Wenn ein Unternehmen oder ein Land Produkte im Ausland zu einem Preis verkauft, der unter den Herstellkosten liegt, ist das ‚Dumping‘. Importländer können sich dagegen wehren, indem sie einen Anti-Dumping-Zoll erheben. Aktuell werden in vielen Ländern solche Zölle auf chinesische Stahlprodukte erhoben. Wegen des Rückgangs der Bautätigkeit herrscht in China eine Stahlschwemme, weswegen Stahl zu ‚Schleuderpreisen‘ exportiert wird. Das Exportland kann aber gegen die Anti-Dumping-Zölle vor der WTO klagen, was China im Fall von Stahl auch tut. Da die WTO Streitbeilegungsverfahren Jahre dauern, können aber auch ungerechtfertigte Anti-Dumping-Zölle lange bestehen.

Kann US-Präsident Donald Trump einen Zollsatz von 35 Prozent auf Autos aus Mexiko erheben?
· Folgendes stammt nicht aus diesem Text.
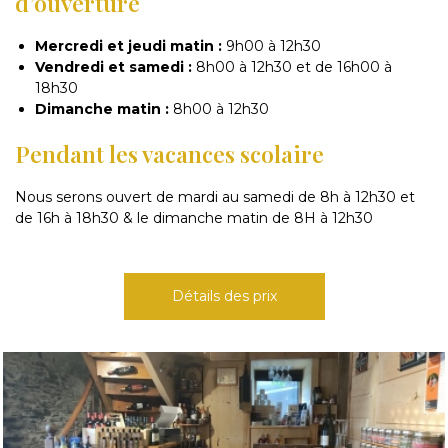
d’ouverture
Mercredi et jeudi matin :
9h00 à 12h30
Vendredi et samedi :
8h00 à 12h30 et de 16h00 à
18h30
Dimanche matin :
8h00 à 12h30
Pendant les vacances scolaire
Nous serons ouvert de mardi au samedi de 8h à 12h30 et
de 16h à 18h30 & le dimanche matin de 8H à 12h30
Détails des prix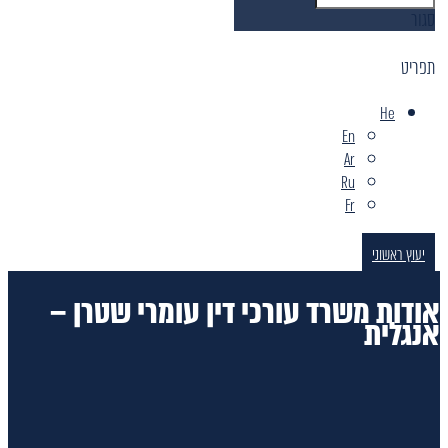
סגור
תפריט
He
En
Ar
Ru
Fr
יעוץ ראשוני
אודות משרד עורכי דין עומרי שטרן –
אנגלית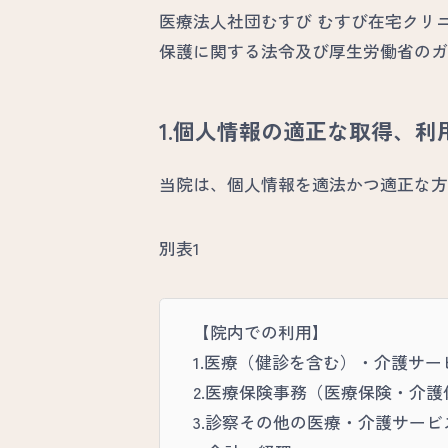
医療法人社団むすび むすび在宅クリ
保護に関する法令及び厚生労働省のガ
1.個人情報の適正な取得、利
当院は、個人情報を適法かつ適正な方
別表1
【院内での利用】
1.医療（健診を含む）・介護サー
2.医療保険事務（医療保険・介
3.診察その他の医療・介護サー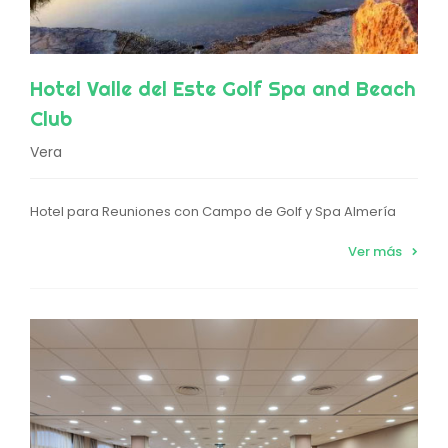
Hotel Valle del Este Golf Spa and Beach
Club
Vera
Hotel para Reuniones con Campo de Golf y Spa Almería
Ver más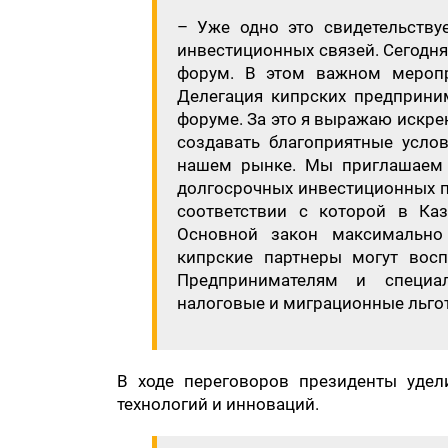
​– Уже одно это свидетельств
инвестиционных связей. Сегодня
форум. В этом важном меропр
Делегация кипрских предприни
форуме. За это я выражаю искре
создавать благоприятные усло
нашем рынке. Мы приглашаем 
долгосрочных инвестиционных п
соответствии с которой в Каз
Основной закон максимально
кипрские партнеры могут воспо
Предпринимателям и специал
налоговые и миграционные льгот
В ходе переговоров президенты удел
технологий и инноваций.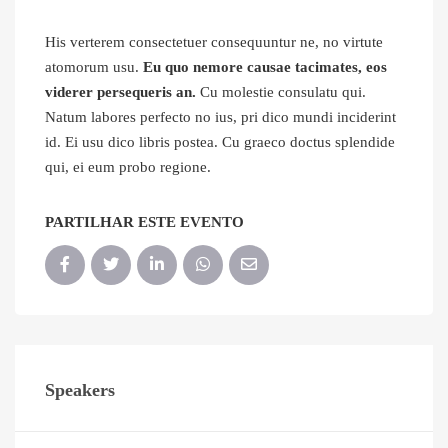
His verterem consectetuer consequuntur ne, no virtute
atomorum usu.
Eu quo nemore causae tacimates, eos
viderer persequeris an.
Cu molestie consulatu qui.
Natum labores perfecto no ius, pri dico mundi inciderint
id. Ei usu dico libris postea. Cu graeco doctus splendide
qui, ei eum probo regione.
PARTILHAR ESTE EVENTO
Speakers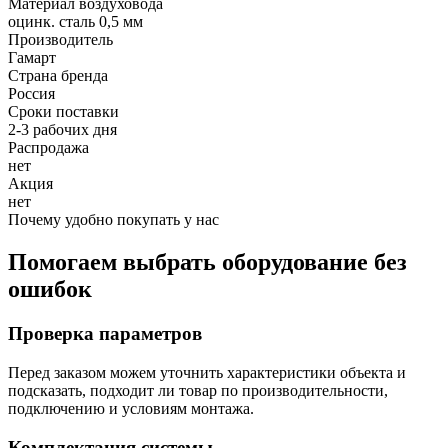
Материал воздуховода
оцинк. сталь 0,5 мм
Производитель
Гамарт
Страна бренда
Россия
Сроки поставки
2-3 рабочих дня
Распродажа
нет
Акция
нет
Почему удобно покупать у нас
Помогаем выбрать оборудование без
ошибок
Проверка параметров
Перед заказом можем уточнить характеристики объекта и
подсказать, подходит ли товар по производительности,
подключению и условиям монтажа.
Комплектация системы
Um einen Zoll auf Autos aus Mexiko zu erheben, müssen die USA erst aus der Nordamerikanischen Freihandelszone Nafta aussteigen. Dann gelten für den Mexiko-USA Handel wieder die WTO-Regeln. Eine Nutzung der Anti-Dumping-Klausel scheidet aber aus, da keiner der internationalen Autokonzerne seine Autos unter den Herstellkosten verkauft. Bleiben also die normalen Zölle: Im Moment erheben die USA für ‚Transportmittel‘ einen durchschnittlichen Zollsatz von 3,1 Prozent. [2 s. S. 175] Der maximal zulässige, ‚gebundene‘ Zollsatz liegt aber bei 25 Prozent. [2 s. S. 175] Bis zu diesem Satz, kann Trump den Zoll folglich erhöhen, vorausgesetzt er tut dies für alle Länder und nicht nur für Mexiko. Um 35 Prozent erheben zu können, müsste er den ‚gebundenen‘ Zollsatz erhöhen. Dies kann er nur mit der Zustimmung aller anderen Länder tun. Die Verhandlungen darüber würden sich erfahrungsgemäss jahrelang hinziehen und zuletzt wohl scheitern. Kurz: Um einen Zollsatz von 35 Prozent auf Autos aus Mexiko zu erheben, müssten die USA auch aus der WTO austreten. Das ist mit einer Kündigungsfrist von sechs Monaten möglich.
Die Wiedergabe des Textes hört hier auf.